Williams College Biology Professor Luana Maroja sounds the alarm as she sees students challenging long-established science on political grounds:
The trouble began when we discussed the notion of heritability as it applies to human intelligence.
I asked students to think about the limitations of the data, which do not control for environmental differences, and explained that the raw numbers say nothing about whether observed differences are indeed “inborn”—that is, genetic.
There is, of course, a long history of charlatans who have cited dubious “science” as proof that certain racial and ethnic groups are genetically superior to others. My approach has been to teach students how to see through those efforts, by explaining how scientists understand heritability today, and by discussing how to interpret intelligence data—and how not to.

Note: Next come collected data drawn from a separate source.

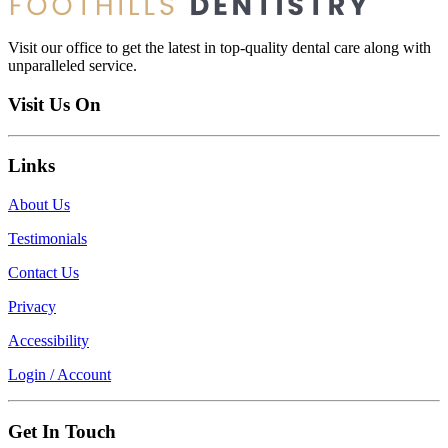
Visit our office to get the latest in top-quality dental care along with
unparalleled service.
Visit Us On
Links
About Us
Testimonials
Contact Us
Privacy
Accessibility
Login / Account
Get In Touch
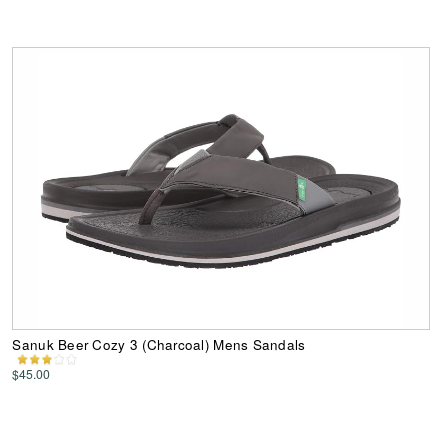
Sanuk Beer Cozy 3 (Charcoal) Mens Sandals
$45.00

In class, though, some students argued instead that it is impossible to measure IQ in the first place, that IQ tests were invented to ostracize minority groups, or that IQ is not heritable at all. None of these arguments is true. In fact, IQ can certainly be measured, and it has some predictive value. While the score may not reflect satisfaction in life, it does correlate with academic success. And while IQ is very highly influenced by environmental differences, it also has a substantial heritable component; about 50 percent of the variation in measured intelligence among individuals in a population is based on variation in their genes. Even so, some students, without any evidence, started to deny the existence of heritability as a biological phenomenon.

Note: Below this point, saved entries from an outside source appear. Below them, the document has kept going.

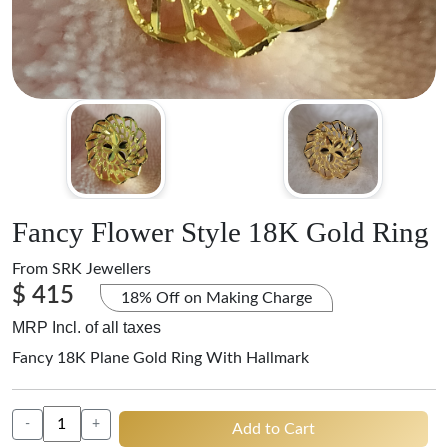
Fancy Flower Style 18K Gold Ring
From
SRK Jewellers
$ 415
18% Off on Making Charge
MRP Incl. of all taxes
Fancy 18K Plane Gold Ring With Hallmark
-
+
Add to Cart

Similar biological denialism exists about nearly any observed difference between human groups, including those between males and females. Unfortunately, students push back against these phenomena not by using scientific arguments, but by employing an a priori moral commitment to equality, anti-racism, and anti-sexism. They resort to denialism to protect themselves from having to confront a worldview they reject—that certain differences between groups may be based partly on biology.
She concludes that this has a chilling effect on education and research. It's pretty scary.